Patience is something that Mrs. Ahn counsels to her buyers. “Some collectors these days are very sensitive to the price,” she said. “When it goes down or it goes up, they sell the artwork too early. They don’t hold onto their collection or consider it special. Some of them treat it as a way to earn money only. So I really hope that people will appreciate art more, and that is why I want to educate people to see art as it is.”
She remains an active buyer herself, and her more than 1,000 works include present market powerhouses like Amoako Boafo, a Ghanaian painter of lucid portraits, and George Condo, an American who makes brash, surreal, cartoonish pictures and sculptures.

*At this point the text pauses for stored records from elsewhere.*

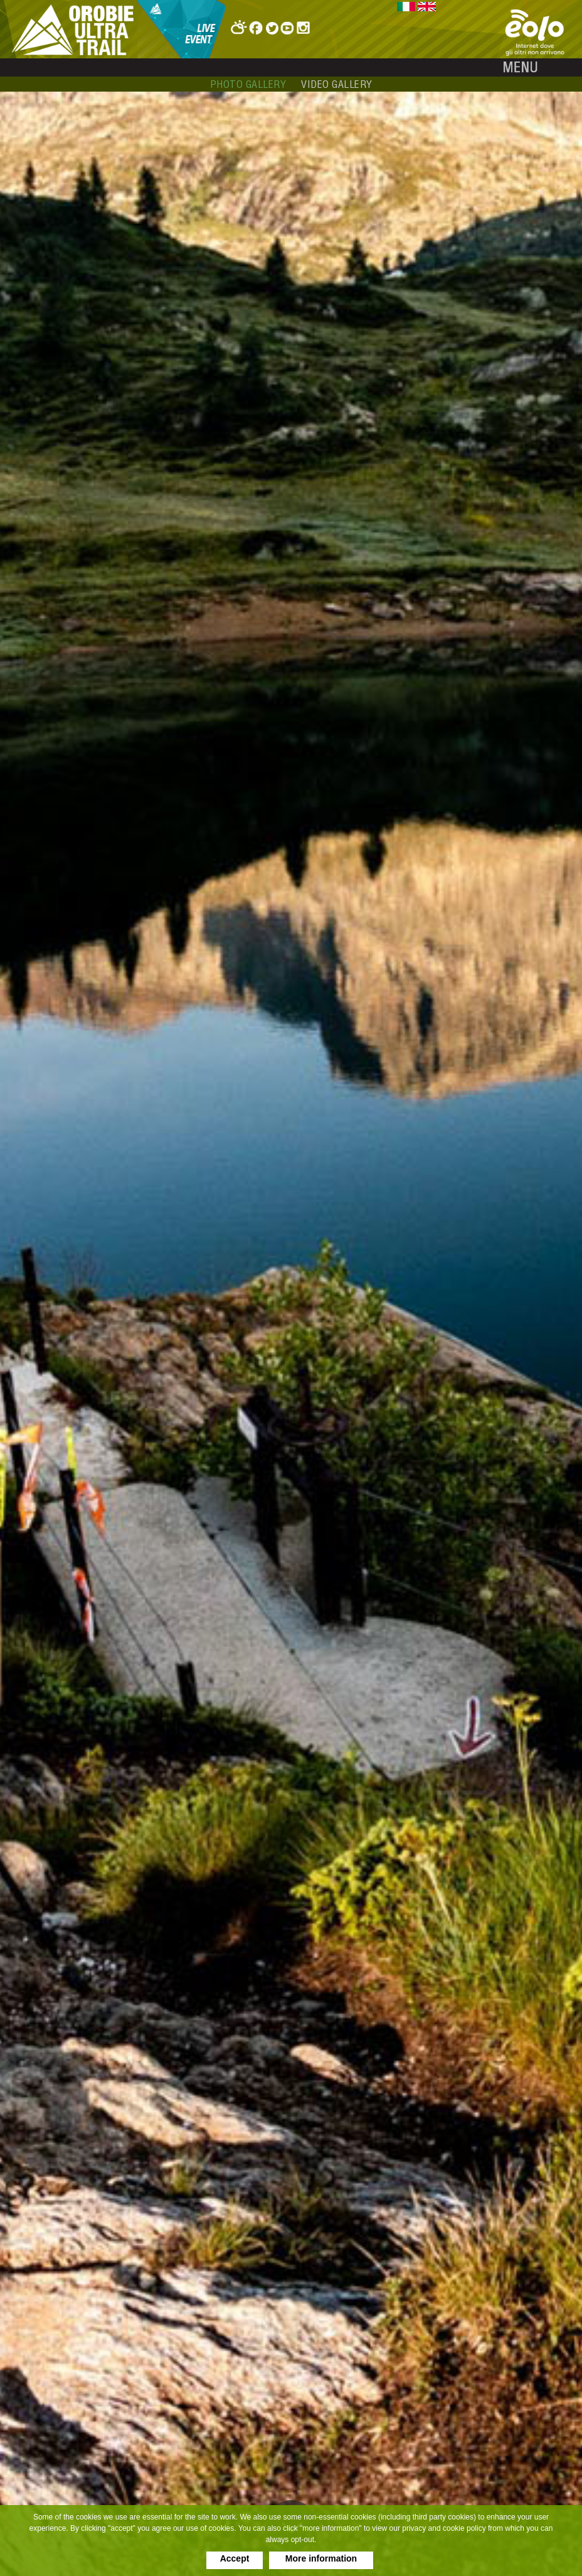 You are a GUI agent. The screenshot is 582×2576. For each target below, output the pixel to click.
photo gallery (248, 84)
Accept (235, 2558)
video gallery (337, 84)
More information (321, 2558) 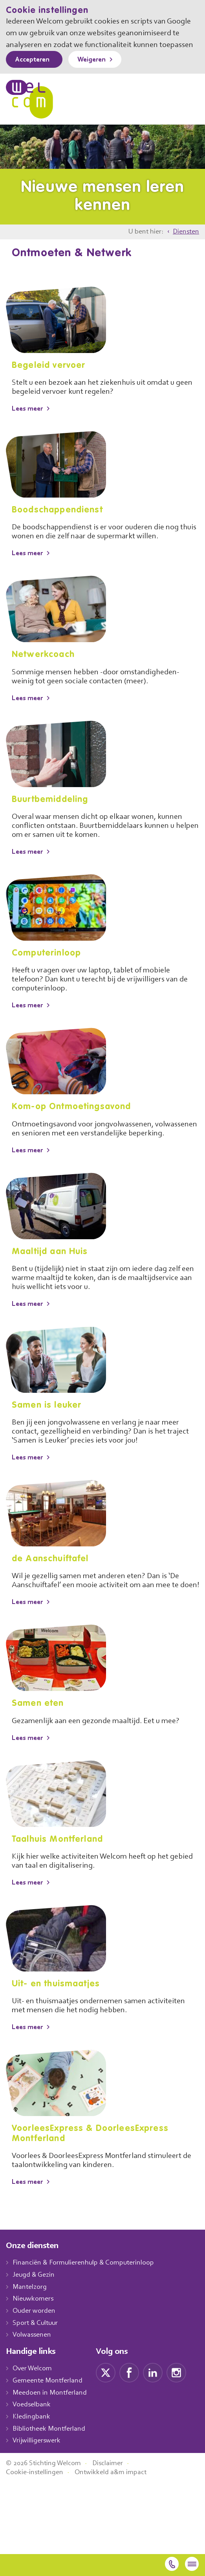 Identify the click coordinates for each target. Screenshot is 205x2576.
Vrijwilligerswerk (37, 2471)
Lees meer (29, 421)
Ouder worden (35, 2341)
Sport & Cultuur (37, 2353)
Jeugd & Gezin (36, 2305)
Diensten (185, 244)
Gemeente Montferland (49, 2411)
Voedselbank (33, 2435)
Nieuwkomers (34, 2329)
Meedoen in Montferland (51, 2423)
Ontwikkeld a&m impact (115, 2544)
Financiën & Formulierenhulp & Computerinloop (87, 2293)
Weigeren (97, 72)
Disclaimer (113, 2535)
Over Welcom (34, 2399)
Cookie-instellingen (36, 2544)
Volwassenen (33, 2365)
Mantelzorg (30, 2317)
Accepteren (34, 72)
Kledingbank (32, 2447)
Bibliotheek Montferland (49, 2459) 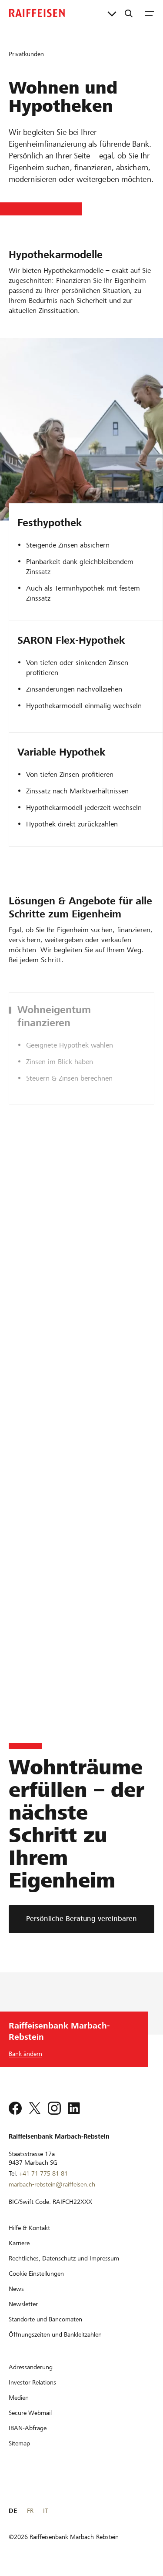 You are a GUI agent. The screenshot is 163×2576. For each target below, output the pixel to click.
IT (45, 2510)
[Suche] (128, 13)
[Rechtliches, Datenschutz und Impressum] (64, 2258)
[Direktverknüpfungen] (112, 13)
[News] (16, 2288)
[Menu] (149, 13)
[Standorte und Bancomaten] (45, 2319)
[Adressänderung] (31, 2367)
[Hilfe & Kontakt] (29, 2227)
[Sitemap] (19, 2443)
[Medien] (19, 2397)
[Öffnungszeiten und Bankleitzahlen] (55, 2334)
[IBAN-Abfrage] (28, 2428)
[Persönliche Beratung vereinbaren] (81, 1919)
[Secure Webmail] (30, 2412)
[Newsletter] (23, 2304)
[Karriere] (19, 2243)
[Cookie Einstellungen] (36, 2273)
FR (30, 2510)
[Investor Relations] (32, 2382) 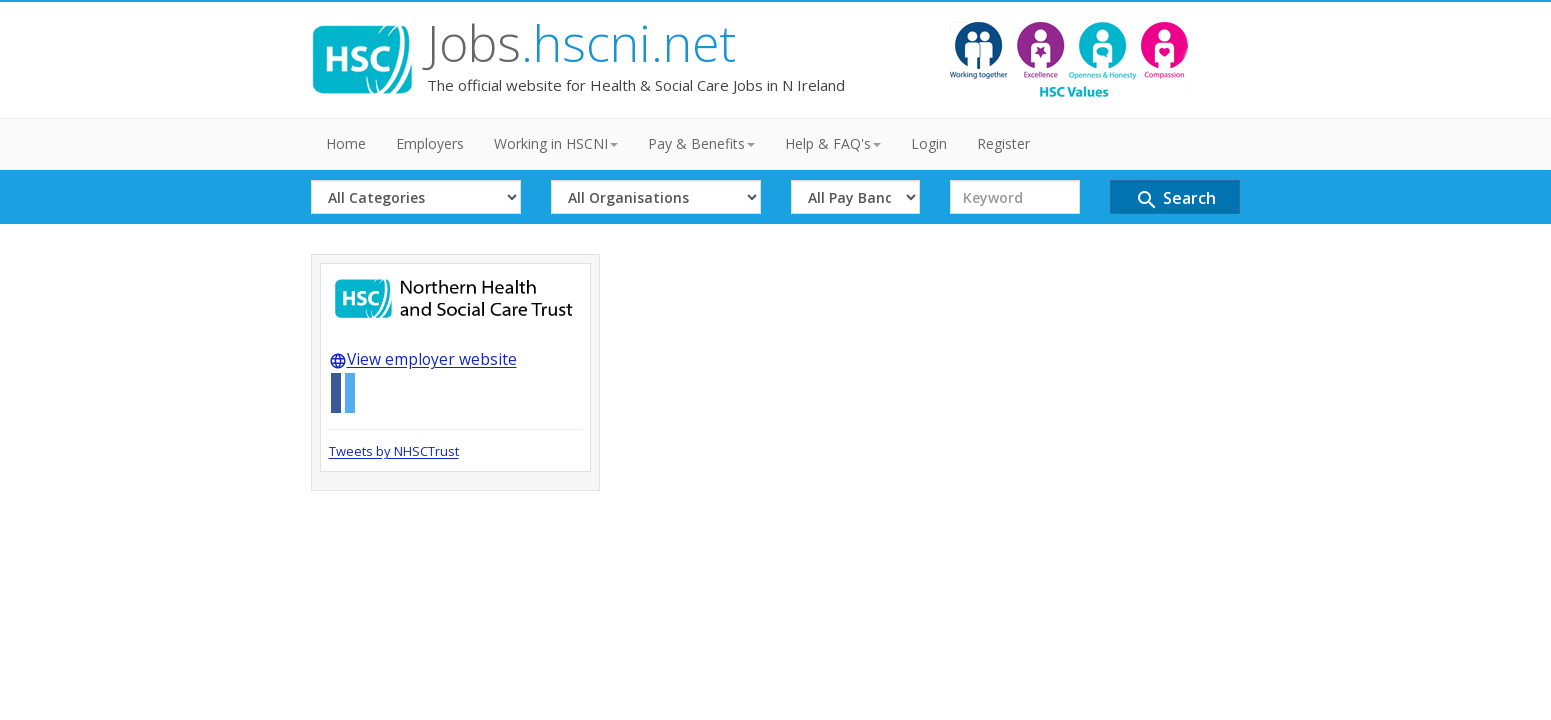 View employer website (423, 359)
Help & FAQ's (833, 143)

On the gallery front, Mrs. Ahn said her focus now was on building the international reputation of the multigenerational artists she works with. They include Lee Kun-yong, a pioneer of performance art who makes paintings that record his movements, and Kwangho Lee, an inventive midcareer designer known for stools and benches made from silk and nylon rope. She sees the arrival of European and American galleries in Seoul, some representing foreign artists she has presented before, as an opportunity for Korean artists to make connections abroad.
Her own art holdings are a kind of backstop for Leeahn. If the time comes when her artists are not selling well, Mrs. Ahn said, “I would have to sell my personal collection so that we can continue to run the gallery.”
But business seems to be robust right now, she said. With Art Basel Hong Kong approaching, the gallery said that more than half of the work in its booth had already been spoken for and would soon be off to new homes.
As for Mrs. Ahn’s own collecting, she said, she has a standard practice when she does choose to part with one of her pieces. “I buy another one in order to disperse my love of art to other works,” she said.